Although evidence exists for a PI3′-kinase and MEK-1 dependent regulation of apoptosis by IGF-I, 24 less is known about the means by which HGF exerts a protective effect. A recent study suggests that both a rapid posttranslational PI3-K/AKT activation and a later Bcl-xL de novo gene expression could be involved in the HGF protection from apoptosis of human proximal tubular epithelial HKC cells. 12 This specific regulation of Bcl-xL among various apoptosis regulatory proteins by HGF led us to hypothesize that Bcl-xL was involved in podocyte apoptosis, and that its levels were maintained by HGF when given before CsA treatment. Thus, we investigated whether CsA-induced apoptosis in podocytes was accompanied by an alteration in the levels of Bcl-xL. We found that CsA-induced apoptosis was associated with a down-regulation of Bcl-xL, and that HGF protects podocytes from CsA-induced apoptosis, probably by regulation of Bcl-xL in a PI3′-K dependent but MEK-1 independent manner. In addition, this effect was specific for HGF, because IGF-I did not protect from apoptosis in podocytes and did not modulate Bcl-xL production. However, the intracellular signaling pathways of both growth factors were functional in podocytes, as shown by the preservation of their effect on cell proliferation.

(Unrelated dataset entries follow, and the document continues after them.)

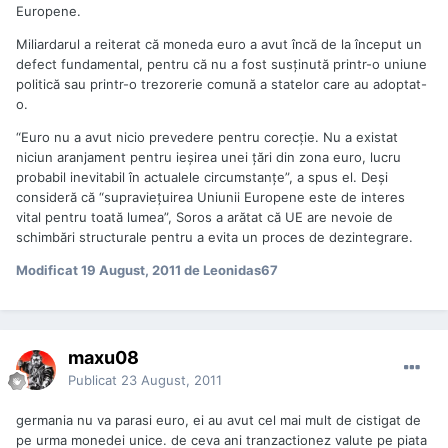
Europene.
Miliardarul a reiterat că moneda euro a avut încă de la început un
defect fundamental, pentru că nu a fost susţinută printr-o uniune
politică sau printr-o trezorerie comună a statelor care au adoptat-
o.
“Euro nu a avut nicio prevedere pentru corecţie. Nu a existat
niciun aranjament pentru ieşirea unei ţări din zona euro, lucru
probabil inevitabil în actualele circumstanţe”, a spus el. Deşi
consideră că “supravieţuirea Uniunii Europene este de interes
vital pentru toată lumea”, Soros a arătat că UE are nevoie de
schimbări structurale pentru a evita un proces de dezintegrare.
Modificat
19 August, 2011
de Leonidas67
maxu08
Publicat
23 August, 2011
germania nu va parasi euro, ei au avut cel mai mult de cistigat de
pe urma monedei unice. de ceva ani tranzactionez valute pe piata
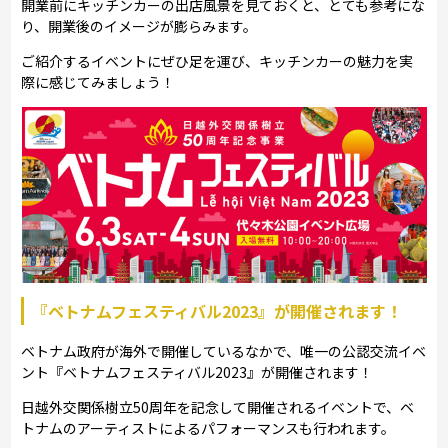
開業前にキッチンカーの出店風景を見ておくと、とても参考にな
り、開業後のイメージが膨らみます。
ご紹介するイベントにぜひ足を運び、キッチンカーの魅力を実
際に感じてみましょう！
『ベトナムフェスティバル2023』が開催されます！
ベトナム政府が海外で開催しているなかで、唯一の公認交流イベ
ント『ベトナムフェスティバル2023』が開催されます！
日越外交関係樹立50周年を記念して開催されるイベントで、ベ
トナムのアーティストによるパフォーマンスも行われます。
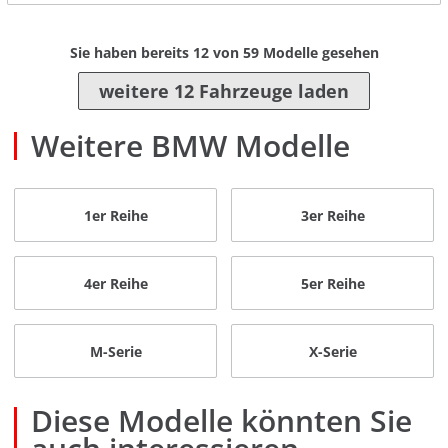
Sie haben bereits
12
von
59
Modelle gesehen
weitere 12 Fahrzeuge laden
Weitere BMW Modelle
1er Reihe
3er Reihe
4er Reihe
5er Reihe
M-Serie
X-Serie
Diese Modelle könnten Sie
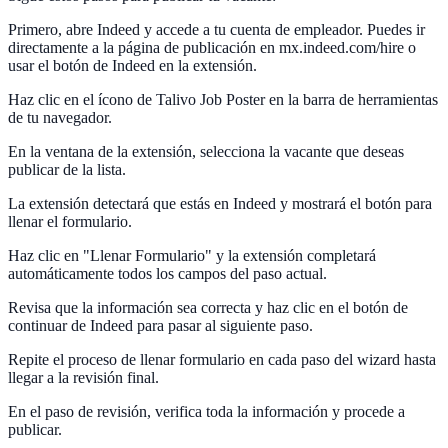
Primero, abre Indeed y accede a tu cuenta de empleador. Puedes ir
directamente a la página de publicación en mx.indeed.com/hire o
usar el botón de Indeed en la extensión.
Haz clic en el ícono de Talivo Job Poster en la barra de herramientas
de tu navegador.
En la ventana de la extensión, selecciona la vacante que deseas
publicar de la lista.
La extensión detectará que estás en Indeed y mostrará el botón para
llenar el formulario.
Haz clic en "Llenar Formulario" y la extensión completará
automáticamente todos los campos del paso actual.
Revisa que la información sea correcta y haz clic en el botón de
continuar de Indeed para pasar al siguiente paso.
Repite el proceso de llenar formulario en cada paso del wizard hasta
llegar a la revisión final.
En el paso de revisión, verifica toda la información y procede a
publicar.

In conclusion, we found that CsA can induce apoptosis in podocytes in vitro and that this phenomenon could be completely prevented by HGF, but not IGF-I, pretreatment. In addition, we propose that the preservation of Bcl-xL levels by HGF could be responsible for its protection from CsA-induced apoptosis in podocytes. Our data suggest that a direct effect of CsA on podocytes may contribute to the glomerular damage observed in some patients, and that HGF could have a protective effect. Further studies will be needed to assess the clinical relevance of HGF in CsA-induced nephropathy, as well as in other glomerular diseases, such as rapidly progressive glomerulonephritis, HIV nephropathy, or lupus nephritis, where podocyte apoptosis is observed and could play a role in disease initiation and progression. Finally, the ability of CsA to induce apoptosis in podocytes raises some concerns about the widespread use of this drug in glomerulopathy with nephrotic syndrome resistant to conventional therapy, 25 and should be further investigated.